• [The task]:
Your answer should be a single number: how many lines in the data below hold the string "туры".

• [Screenshot grounding data]:
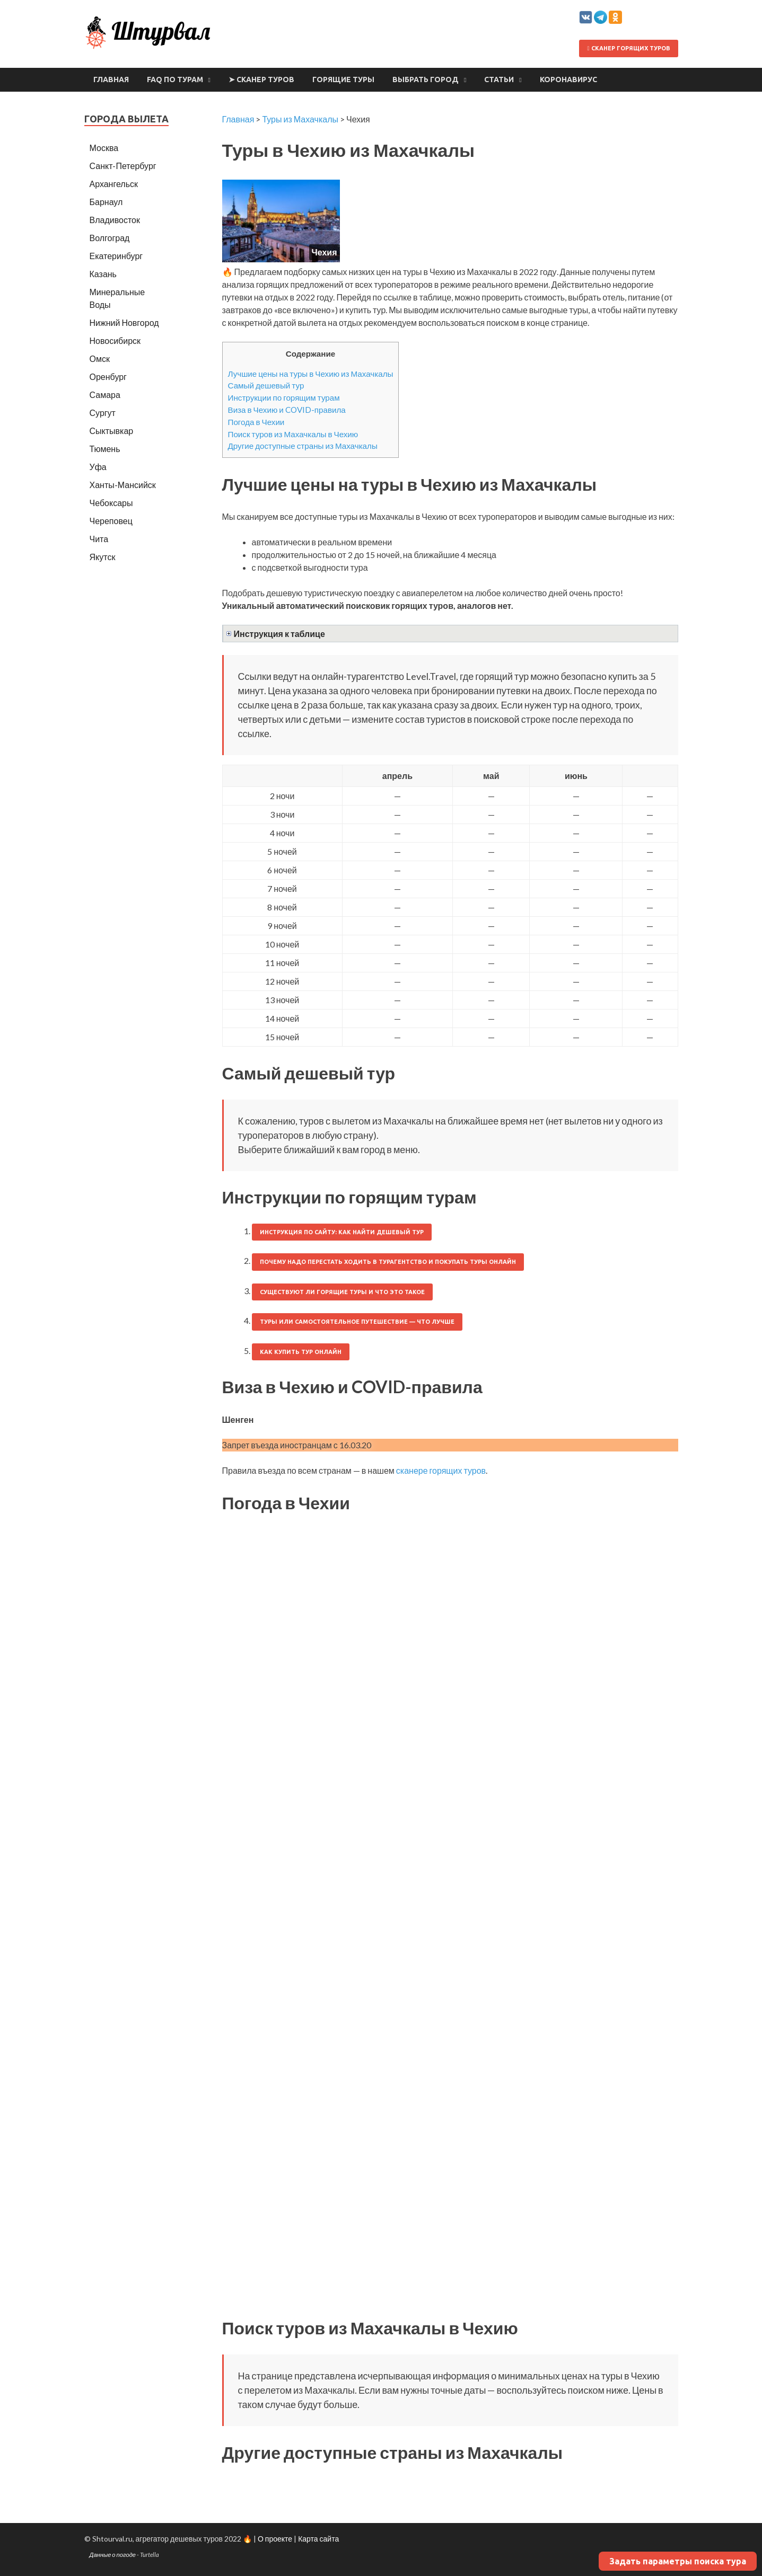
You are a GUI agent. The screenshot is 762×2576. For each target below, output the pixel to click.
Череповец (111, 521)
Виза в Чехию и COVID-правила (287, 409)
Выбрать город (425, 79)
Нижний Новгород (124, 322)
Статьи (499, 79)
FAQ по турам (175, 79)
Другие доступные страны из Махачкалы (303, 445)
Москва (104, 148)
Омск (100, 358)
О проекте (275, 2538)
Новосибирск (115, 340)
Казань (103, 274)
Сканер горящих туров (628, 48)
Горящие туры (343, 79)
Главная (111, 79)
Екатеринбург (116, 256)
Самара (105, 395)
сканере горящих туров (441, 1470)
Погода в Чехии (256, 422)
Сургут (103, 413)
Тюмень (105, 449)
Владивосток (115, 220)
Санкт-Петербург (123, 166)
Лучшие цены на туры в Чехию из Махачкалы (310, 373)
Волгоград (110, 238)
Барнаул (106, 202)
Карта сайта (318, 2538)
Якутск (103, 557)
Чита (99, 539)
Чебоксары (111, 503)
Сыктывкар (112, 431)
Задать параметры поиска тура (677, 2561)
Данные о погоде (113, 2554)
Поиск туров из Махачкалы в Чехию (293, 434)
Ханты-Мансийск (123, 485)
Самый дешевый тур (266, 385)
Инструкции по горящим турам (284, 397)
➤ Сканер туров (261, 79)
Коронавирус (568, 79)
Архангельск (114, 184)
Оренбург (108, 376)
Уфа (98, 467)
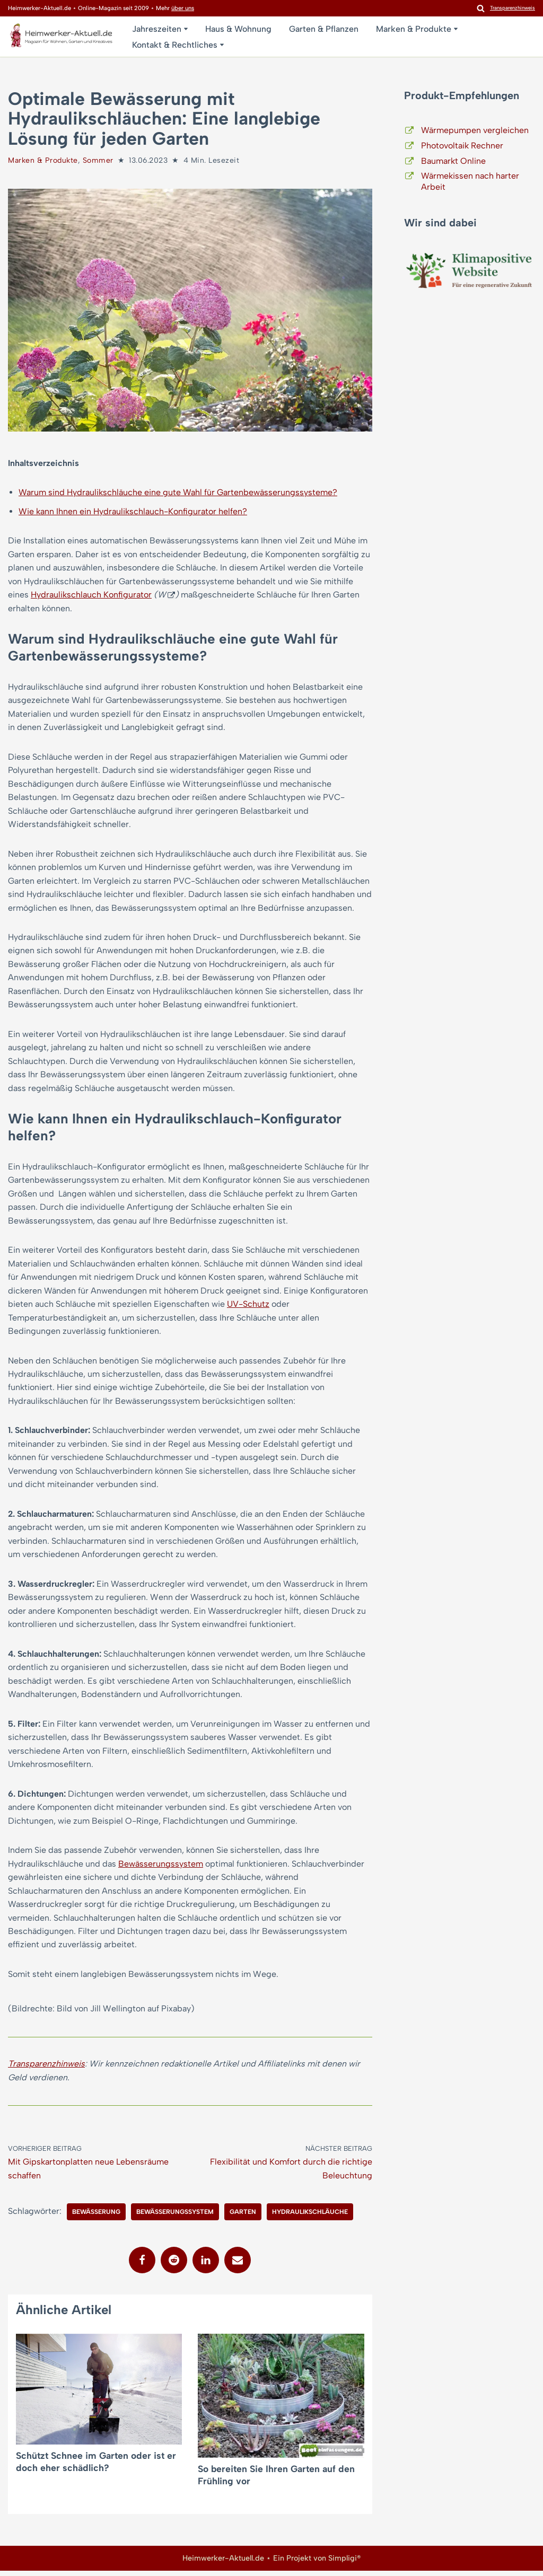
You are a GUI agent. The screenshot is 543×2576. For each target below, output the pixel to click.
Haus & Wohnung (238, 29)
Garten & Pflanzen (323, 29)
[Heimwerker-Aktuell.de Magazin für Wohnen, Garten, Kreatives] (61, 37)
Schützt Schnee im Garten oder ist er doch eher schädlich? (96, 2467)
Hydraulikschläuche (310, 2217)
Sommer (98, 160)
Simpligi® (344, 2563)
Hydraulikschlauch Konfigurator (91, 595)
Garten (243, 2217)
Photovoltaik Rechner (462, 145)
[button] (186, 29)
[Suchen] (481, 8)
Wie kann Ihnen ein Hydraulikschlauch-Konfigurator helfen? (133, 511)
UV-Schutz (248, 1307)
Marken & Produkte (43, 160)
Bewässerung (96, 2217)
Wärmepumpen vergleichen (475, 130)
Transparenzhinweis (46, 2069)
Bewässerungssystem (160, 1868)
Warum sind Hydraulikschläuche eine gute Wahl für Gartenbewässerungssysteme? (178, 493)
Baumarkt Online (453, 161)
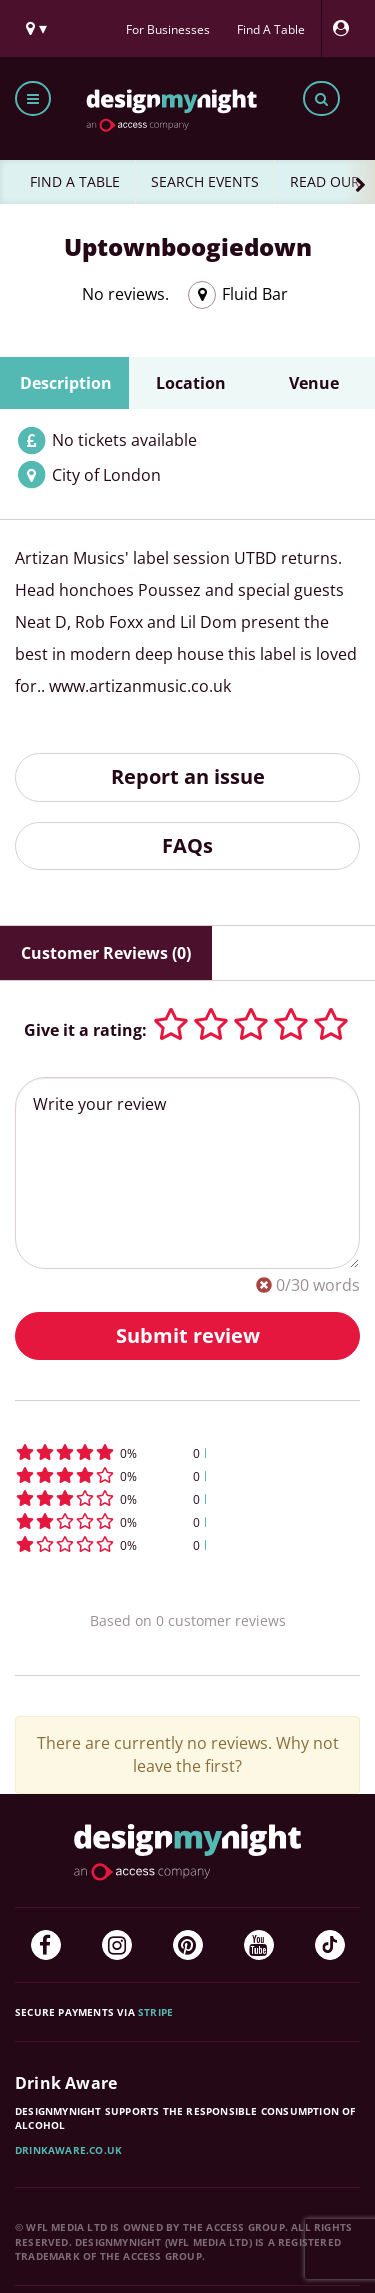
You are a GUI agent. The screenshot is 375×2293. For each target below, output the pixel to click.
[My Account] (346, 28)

• [Response box]:
2